KEN PARKS: My initial take is that it's a very bad idea. From a user standpoint, it's a pretty hostile proposition. The notion that you would want to withhold records from people who are paying 120 pounds or euros or dollars a year is just really mind-boggling. It's pretty hostile to punish your best customers and fans. We think it's a wrongheaded approach. There's certainly no data whatsoever to suggest that this increases unit sales. Windowing is not coming from record labels, which have every incentive to maximize the economic return on their investment for each individual record that they release.

I think all this has to be kept in perspective. These are rare cases right now. I know a lot of ink gets spilled when a band like Coldplay withholds a record. But these are still rare instances. The overwhelming number of records that are released every week are available on our service. That includes records that shoot to No. 1. Some managers and artists who are keen to work with us actually start streaming before the street date.

You've referred to these withholding artists as "corner cases," but many of these artists are more notable acts such as the Black Keys that garner a lot of attention. These artists believe that streaming might negatively affect their sales. Is this simply a myth? And if so, why do these artists believe it to be true?

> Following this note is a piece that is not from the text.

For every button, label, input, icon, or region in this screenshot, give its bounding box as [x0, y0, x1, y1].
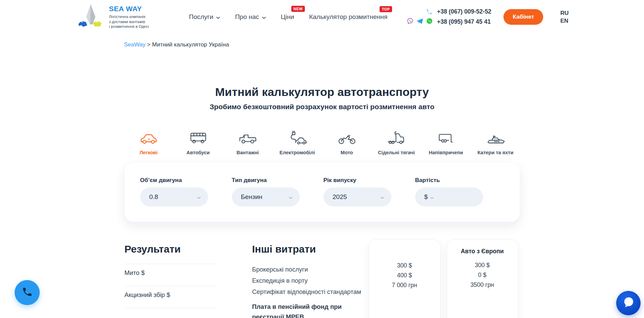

Certainly it's not supported at all by data and facts. There's no data to suggest that it does [negatively affect] sales. To the contrary, our indicators point out that if you want to increase sales, you ought to be increasing access to your music. People want to listen to music—they don't want a 30-second sample. It's kind of wrongheaded to think you're creating scarcity by withholding [music from Spotify]. When you withhold a record on Spotify, it is available on torrent sites, on Grooveshark, as well as on YouTube likely. You're not creating any kind of scarcity. The very same bands who are withholding from streaming services are often available for free to users on YouTube, which doesn't monetize nearly as well as Spotify. If you think that promoting your record via streaming is a good thing for sales on YouTube, there is no reason as all to withhold it on Spotify. So it's kind of a head-scratcher—there is a bit of schizophrenia, I think, in the camp that wants to withhold their stuff. It's ridiculous to think that an 18-year-old kid who is denied access to listening on Spotify is going to run to iTunes and buy it. That's not the way it works. They're going to go to the torrent sites.

But I want to be very clear. We are not at all demonizing people who have a different point of view. We think that most of the world has been living in a different paradigm for the entire history of recorded music. They're used to unit sales. It's very difficult for some not only to get their mind around a new format but a new business model. It would be silly to think that entrenched behavior and habits—that have developed over a century—are going to change overnight. Look at iTunes in 2003: There was an uproar at the notion of selling records on an unbundled basis. There were high-profile holdouts including Radiohead, who thought it marked the end of the world. Controversies like this are not new. It is not surprising that there will be some taking a pause. It's thankfully a very short list. Most artists are extremely excited to be associated with this platform.

Why would Paul McCartney remove his music from Spotify and Rhapsody? He's been in the music business for so long; I can't imagine this was a rash decision. What's your elevator pitch to get him back on Spotify?

I can't speak to what might be in Paul McCartney's mind. I love Paul McCartney, and wish his music would be available to young kids who predominate our platform, and—let's be honest—might not have heard of him. We're very hopeful that he comes back on the service.

[Regarding the elevator pitch], it would be about reaching fans. Paul McCartney certainly doesn't need the money. I think that artists of his stature—these artists with rich catalogs from years ago—would be interested in legacy and making sure that his work lives on. The best way to do that today is on a platform like Spotify.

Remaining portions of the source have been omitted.